Post Spanish Colonialism other histories emerge, including a mish mash of pirate invasion, emigration due to hardship and in more recent times the development of tourism post 1950 and the reliance of the Canarian economy on tourism. Immigration and emigration feature heavily in Canarian history (visit the Santa Barbara museum in Teguise on Lanzarote to find out more!), and this factor highlights the other influences as well as Spanish culture on the Canaries. Many Canarios emigrated to Venezuela and Cuba and Latin American links and influences remain strong on the islands. Fleeing poverty and hardship in search of a better life have always been the reasons behind movement, as they are again on the Canaries with the contemporary situation of continuing immigration of people from Northern Africa. News of deaths of immigrants from North Africa attempting to land on the Canaries in flimsy boats are now a frequent occurance, with no end in sight to this issue.
The history, art and culture of Lanzarote has been well preserved, and is growing still with fascinating museums emerging on the history of emigration and immigration to the Canary Islands to be found here on Lanzarote. The first of the Canary Islands to fall to the Spanish Conquest, Lanzarote and its pre-hispanic settlers generically known across the Canary Islands as the Guanches (although in Lanzarote they were called the Majos) had lived blissfully undisturbed. In 1402 Juan de Bethencourt and his lieutenant Gadifer de la Salle and accompanying priests and interpreters that had previously been captured a few years prior landed on Lanzarote. The original settlers called the island Titeroyugatra and it was ruled by a king called Guadarfia. Their arrival on Lanzarote is dated at 500BC. Lanzarote's contemporary name originates from the first European - Lancelotto Malocello - actually a Genoese sailor, who landed on the island in the first half of the 14th Century.
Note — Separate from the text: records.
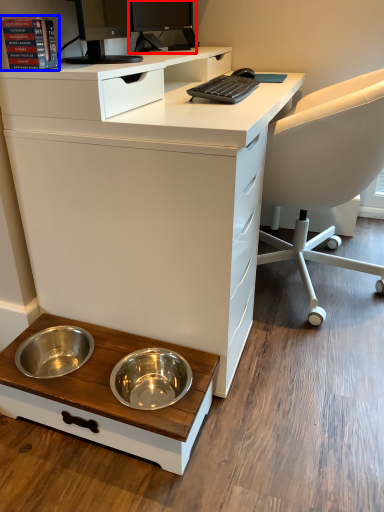 Question: Which object appears closest to the camera in this image, desktop computer (highlighted by a red box) or book (highlighted by a blue box)?

Choices:
 (A) desktop computer
 (B) book

Answer: (B) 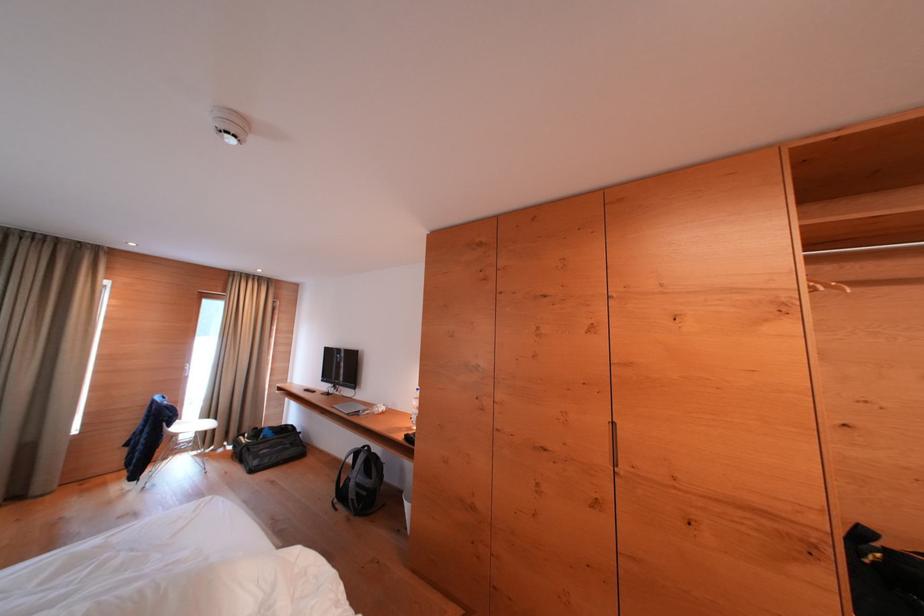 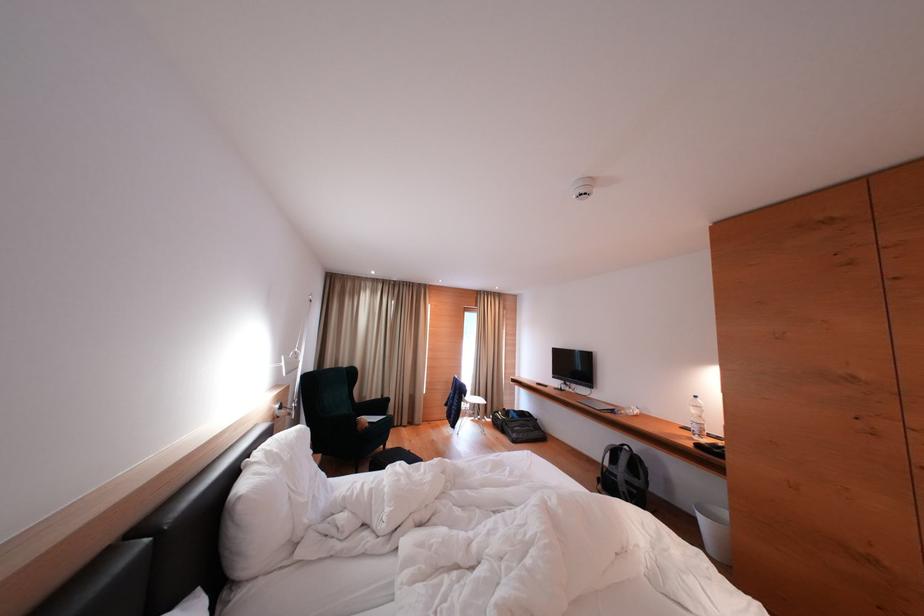 Find the pixel in the second image that matches [367,450] in the first image.

(624, 448) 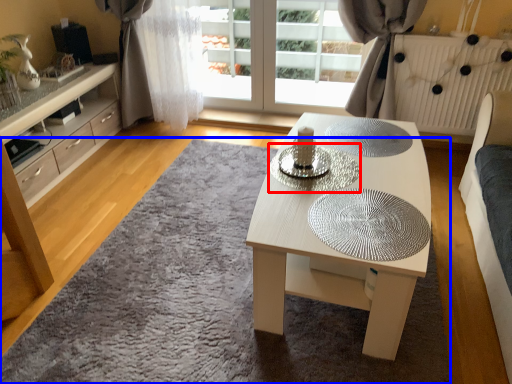 Question: Which object is closer to the camera taking this photo, glass plate (highlighted by a red box) or mat (highlighted by a blue box)?

Choices:
 (A) glass plate
 (B) mat

Answer: (B) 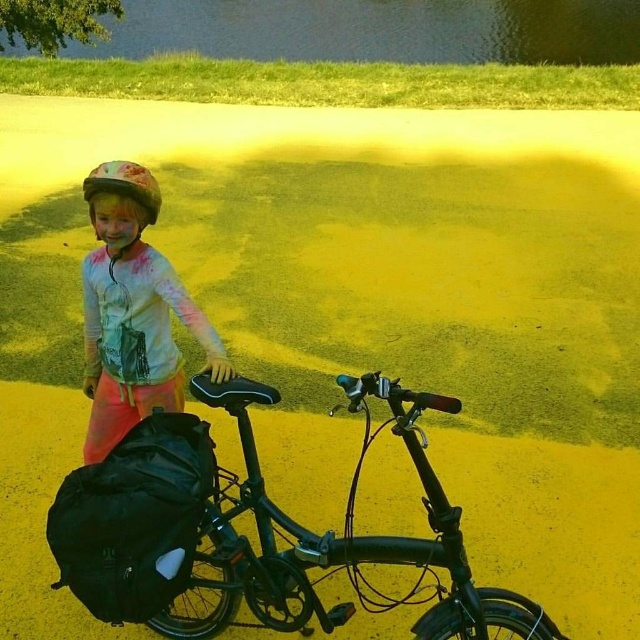 Question: Is shiny black bicycle at center smaller than white matte shirt at upper left?

Choices:
 (A) yes
 (B) no

Answer: (B)

Question: Which object is farther from the camera taking this photo?

Choices:
 (A) white matte shirt at upper left
 (B) shiny black bicycle at center

Answer: (A)

Question: Which of the following is the closest to the observer?

Choices:
 (A) matte white helmet at center
 (B) shiny black bicycle at center

Answer: (B)

Question: Which object is farther from the camera taking this photo?

Choices:
 (A) shiny black bicycle at center
 (B) matte white helmet at center

Answer: (B)

Question: Is shiny black bicycle at center further to the viewer compared to matte white helmet at center?

Choices:
 (A) no
 (B) yes

Answer: (A)

Question: Does shiny black bicycle at center appear under white matte shirt at upper left?

Choices:
 (A) no
 (B) yes

Answer: (B) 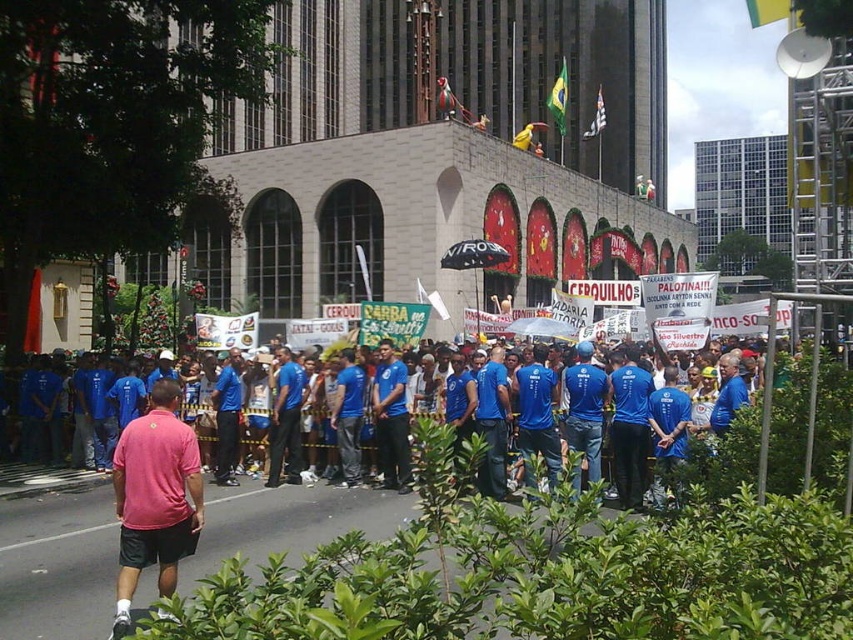 Question: Can you confirm if pink cotton polo shirt at center is positioned above blue fabric shirt at center?

Choices:
 (A) no
 (B) yes

Answer: (B)

Question: Can you confirm if pink cotton polo shirt at center is smaller than blue fabric shirt at center?

Choices:
 (A) yes
 (B) no

Answer: (B)

Question: Which of the following is the closest to the observer?

Choices:
 (A) pink cotton polo shirt at center
 (B) blue fabric shirt at center

Answer: (A)

Question: Where is pink cotton polo shirt at center located in relation to blue fabric shirt at center in the image?

Choices:
 (A) right
 (B) left

Answer: (B) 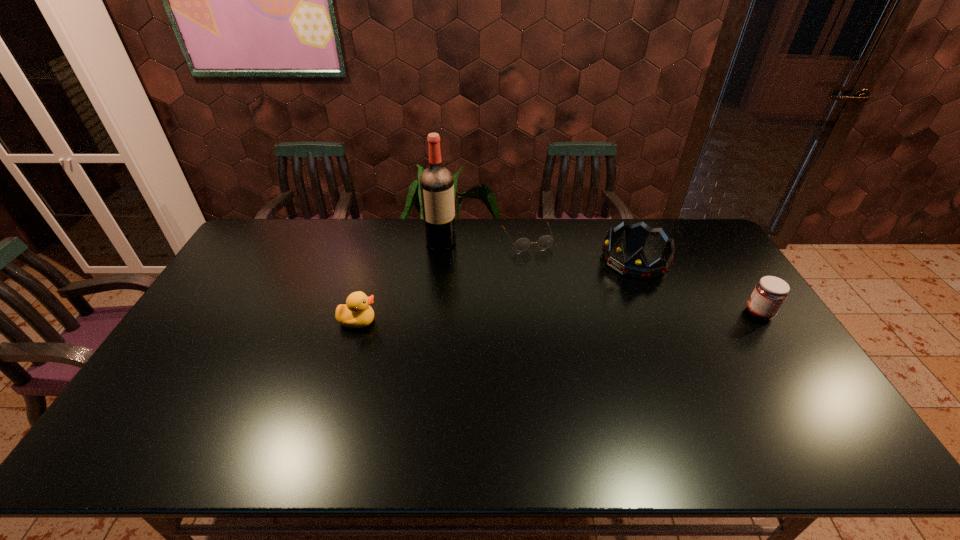 The height and width of the screenshot is (540, 960). What are the coordinates of `vacant spot on the desktop that is between the leftmost object and the jam and is positioned at the front of the second object from right to left with jewels` in the screenshot? It's located at (531, 318).

Find the location of a particular element. free space on the desktop that is between the leftmost object and the jam and is positioned on the temples of the shortest object is located at coordinates (562, 317).

Locate an element on the screen. The width and height of the screenshot is (960, 540). vacant space on the desktop that is between the leftmost object and the jam and is positioned on the front-facing side of the tallest object is located at coordinates (502, 318). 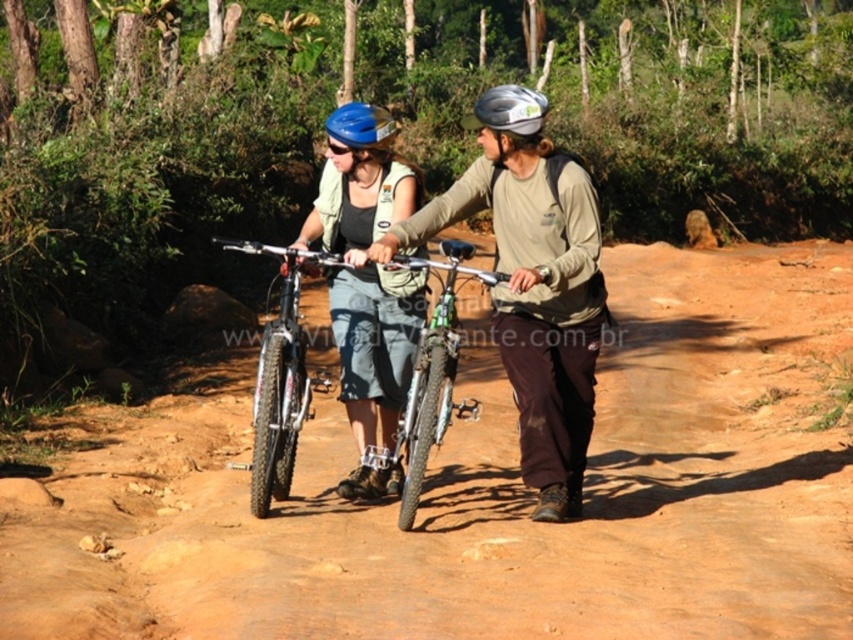 Which is above, brown dirt track at center or shiny black frame at center?

shiny black frame at center is higher up.

Can you confirm if brown dirt track at center is positioned above shiny black frame at center?

Incorrect, brown dirt track at center is not positioned above shiny black frame at center.

Is point (294, 612) closer to viewer compared to point (281, 257)?

Yes, it is.

What are the coordinates of `brown dirt track at center` in the screenshot? It's located at (485, 493).

How distant is brown dirt track at center from matte blue helmet at center?

brown dirt track at center is 9.18 feet away from matte blue helmet at center.

Which of these two, brown dirt track at center or matte blue helmet at center, stands taller?

Standing taller between the two is matte blue helmet at center.

Is point (21, 563) closer to camera compared to point (415, 310)?

Yes, point (21, 563) is in front of point (415, 310).

This screenshot has height=640, width=853. In order to click on brown dirt track at center in this screenshot , I will do `click(485, 493)`.

Can you confirm if shiny black frame at center is positioned to the right of blue matte bicycle helmet at center?

No, shiny black frame at center is not to the right of blue matte bicycle helmet at center.

Who is more distant from viewer, (287, 412) or (384, 112)?

The point (384, 112) is more distant.

What do you see at coordinates (280, 378) in the screenshot?
I see `shiny black frame at center` at bounding box center [280, 378].

Locate an element on the screen. shiny black frame at center is located at coordinates (280, 378). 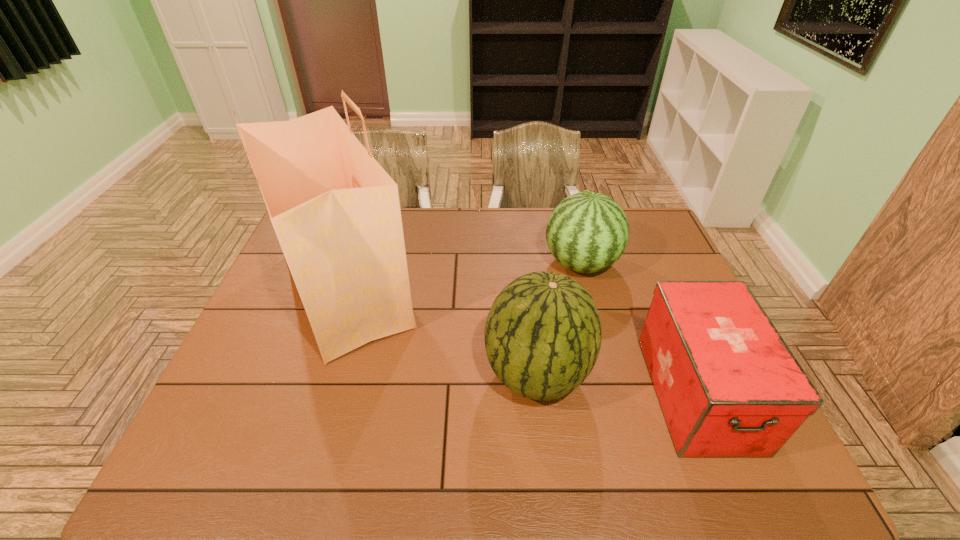 Locate an element on the screen. This screenshot has height=540, width=960. object at the near edge is located at coordinates (728, 385).

Identify the location of object that is at the left edge. (336, 212).

I want to click on object situated at the right edge, so click(x=728, y=385).

This screenshot has height=540, width=960. I want to click on object situated at the far left corner, so click(336, 212).

Identify the location of object located at the near right corner. The height and width of the screenshot is (540, 960). (728, 385).

Identify the location of free location at the near edge of the desktop. The image size is (960, 540). (552, 449).

Where is `vacant point at the left edge`? The height and width of the screenshot is (540, 960). vacant point at the left edge is located at coordinates (268, 305).

You are a GUI agent. You are given a task and a screenshot of the screen. Output one action in this format:
    pyautogui.click(x=<x>, y=<y>)
    Task: Click on the blank space at the far right corner of the desktop
    This screenshot has height=540, width=960.
    Given the screenshot: What is the action you would take?
    pyautogui.click(x=660, y=239)

You are a GUI agent. You are given a task and a screenshot of the screen. Output one action in this format:
    pyautogui.click(x=<x>, y=<y>)
    Task: Click on the free space between the first-aid kit and the farther watermelon
    The height and width of the screenshot is (540, 960).
    Given the screenshot: What is the action you would take?
    pyautogui.click(x=639, y=328)

I want to click on empty space that is in between the tallest object and the nearer watermelon, so click(441, 333). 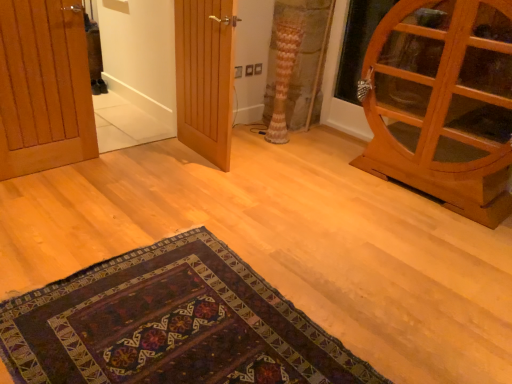 Locate an element on the screen. Image resolution: width=512 pixels, height=384 pixels. vacant region to the right of dark woven rug at lower center is located at coordinates (411, 297). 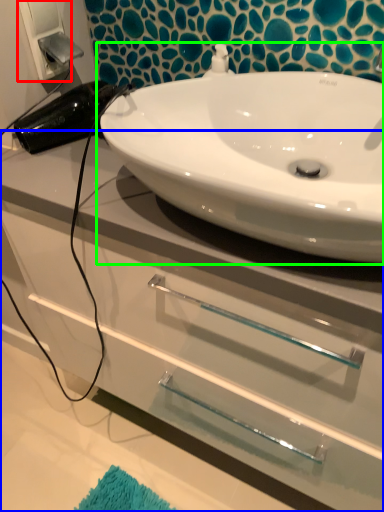 Question: Considering the real-world distances, which object is farthest from electric outlet (highlighted by a red box)? bathroom cabinet (highlighted by a blue box) or sink (highlighted by a green box)?

Choices:
 (A) bathroom cabinet
 (B) sink

Answer: (A) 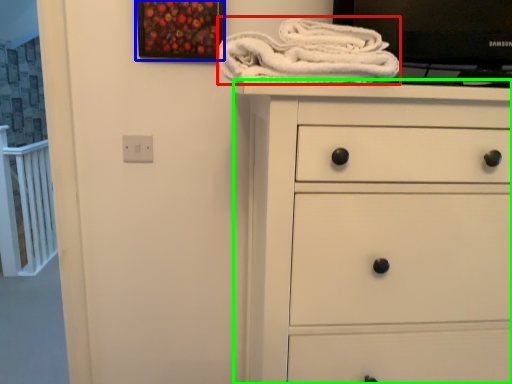 Question: Based on their relative distances, which object is nearer to bath towel (highlighted by a red box)? Choose from picture frame (highlighted by a blue box) and chest of drawers (highlighted by a green box).

Choices:
 (A) picture frame
 (B) chest of drawers

Answer: (B)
Bethencourt and his entourages' initial approach was friendly, and pacts were established and the Spanish Conquerers planned their next move down to Fuerteventura. Bethancourt soon returned to the Spanish mainland, and during his absence a rebellion broke out, resulting in fierce fighting and eventual conversion of the islanders to Catholicism. Two highly recommended books easily obtained from museums and cultural centres in Lanzarote and elsewhere in the Canaries well worth a look are 'The Guanches, Survivors and their Descendants by Jose Luis Concepcion and 'History of the Canary Islands' by Jose M. Castellano Gil and Francisco J. Marcias Martin. Translated into English, these two books are perfect for digging that bit deeper into the laid bare history of Lanzarote and Canary Islands - from pre-hispanic history right up to the present.
Gran Canaria's pre-hispanic history is beginning to emerge and is becoming more accessible to visitors (the painted Guanche caves to the north in Galdar are very popular with visitors). Many holidaymakers come to Gran Canaria for the great holiday party atmosphere, the sun and the beaches, but what you might not know is that more Guanche, or Tamaran/Canarios (as the original settlers on the island were called) artefacts and burial remains have been found here on Gran Canaria than many of the other Canary Islands, including many caves. Columbus features heavily on Gran Canaria, as he does in general on the Canaries and elsewhere in Spanish Colonialist territory! How Columbus touched the Canary Islands is well explored in the Casa Colon Museum in Las Palmas. There is no doubt that many Canarios were with him on his voyages into the new world.
The starting point to learn more on Tamaran history is one of the highlight musuems in the archipelago, The Museo Canario in Las Palmas is almost entirely focused on the aboriginal inhabitants of Gran Canaria and the rest of the Canaries, exploring how they lived, communicated, social networks, skilled crafted ceramics, dwellings and so on. This museum really is the central point for learning about the history of the original settlers on the Canary Islands, alongside a pick at Jose Lusi Concepcion's excellent little book 'The Guanches - Survivors and Their Descendants' which you can purchase at most cultural centres and museums across the Canaries, and here at this museum.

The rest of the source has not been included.